WHAT TO PRODUCE: Below are records; copy every line among them that contains the word "Vaida".

Transcribed page contents:
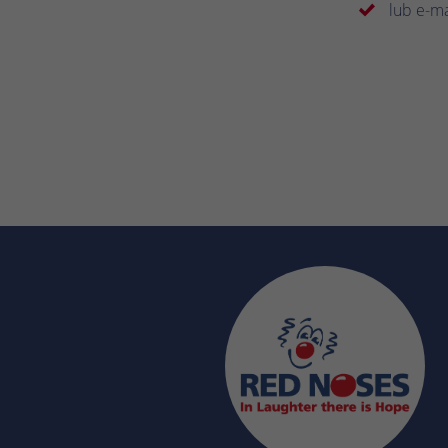
lub e-m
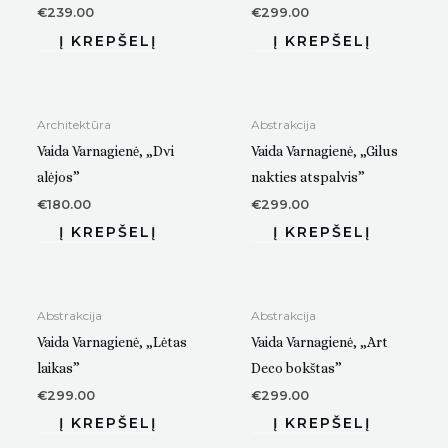
€
239.00
€
299.00
Architektūra
Abstrakcija
Vaida Varnagienė, „Dvi
Vaida Varnagienė, „Gilus
alėjos”
nakties atspalvis”
€
180.00
€
299.00
Abstrakcija
Abstrakcija
Vaida Varnagienė, „Lėtas
Vaida Varnagienė, „Art
laikas”
Deco bokštas”
€
299.00
€
299.00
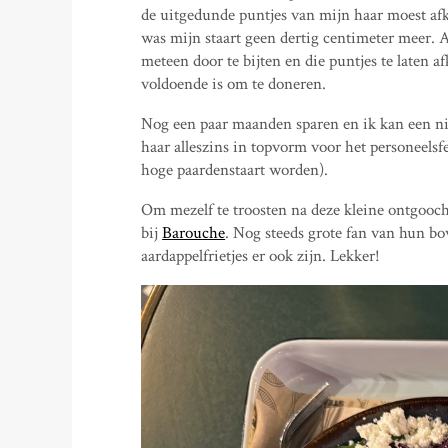
de uitgedunde puntjes van mijn haar moest afk
was mijn staart geen dertig centimeter meer. A
meteen door te bijten en die puntjes te laten a
voldoende is om te doneren.
Nog een paar maanden sparen en ik kan een n
haar alleszins in topvorm voor het personeelsfe
hoge paardenstaart worden).
Om mezelf te troosten na deze kleine ontgooch
bij
Barouche
. Nog steeds grote fan van hun b
aardappelfrietjes er ook zijn. Lekker!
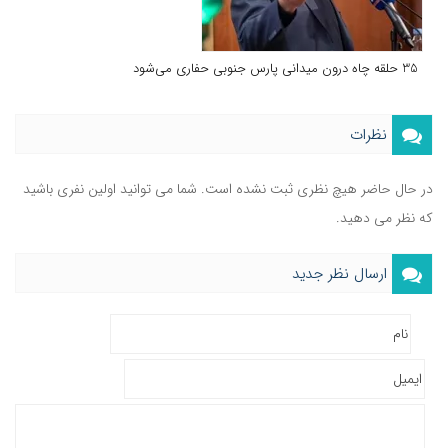
35 حلقه چاه درون میدانی پارس جنوبی حفاری می‌شود
نظرات
در حال حاضر هیچ نظری ثبت نشده است. شما می توانید اولین نفری باشید
که نظر می دهید.
ارسال نظر جدید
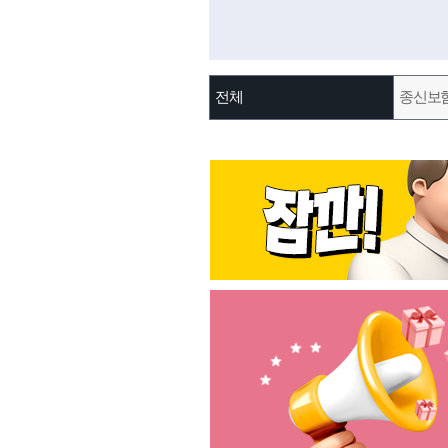
전체
종신보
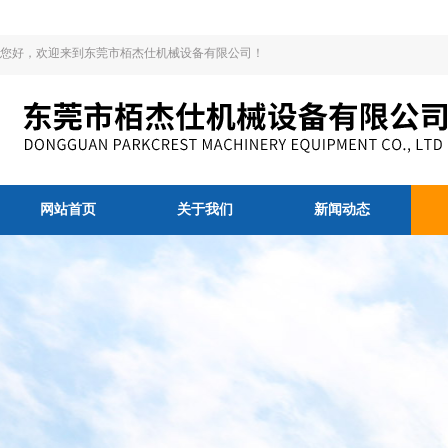
您好，欢迎来到东莞市栢杰仕机械设备有限公司！
网站首页
关于我们
新闻动态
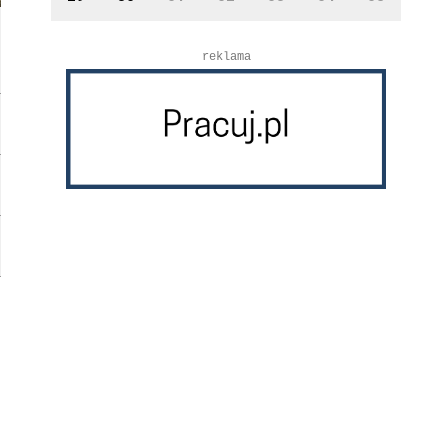
reklama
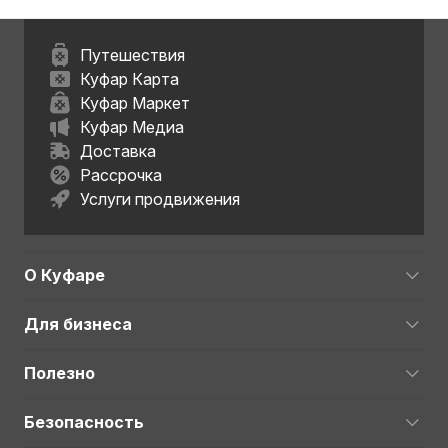
Путешествия
Куфар Карта
Куфар Маркет
Куфар Медиа
Доставка
Рассрочка
Услуги продвижения
О Куфаре
Для бизнеса
Полезно
Безопасность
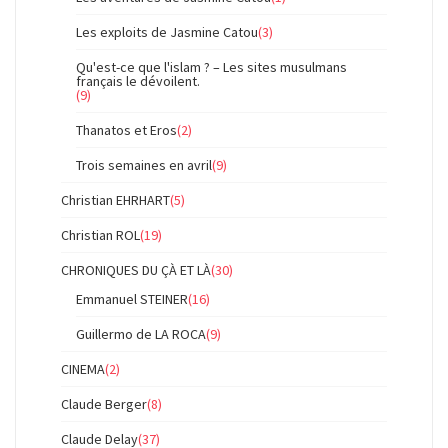
Les exploits de Jasmine Catou
(3)
Qu'est-ce que l'islam ? – Les sites musulmans
français le dévoilent.
(9)
Thanatos et Eros
(2)
Trois semaines en avril
(9)
Christian EHRHART
(5)
Christian ROL
(19)
CHRONIQUES DU ÇÀ ET LÀ
(30)
Emmanuel STEINER
(16)
Guillermo de LA ROCA
(9)
CINEMA
(2)
Claude Berger
(8)
Claude Delay
(37)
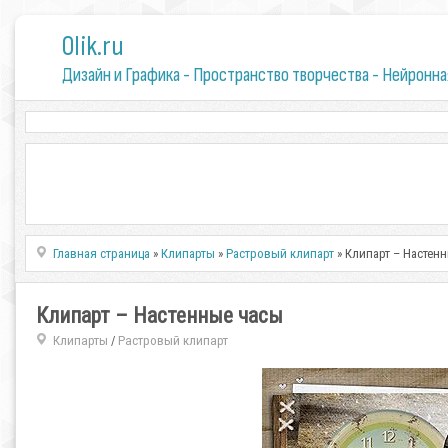
0lik.ru
Дизайн и Графика - Пространство творчества - Нейронна
Главная страница
»
Клипарты
»
Растровый клипарт
» Клипарт – Настен
Клипарт – Настенные часы
Клипарты
Растровый клипарт
/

ANSWER SPACE:
Vaida Varnagienė, „Dvi
Vaida Varnagienė, „Gilus
Vaida Varnagienė, „Lėtas
Vaida Varnagienė, „Art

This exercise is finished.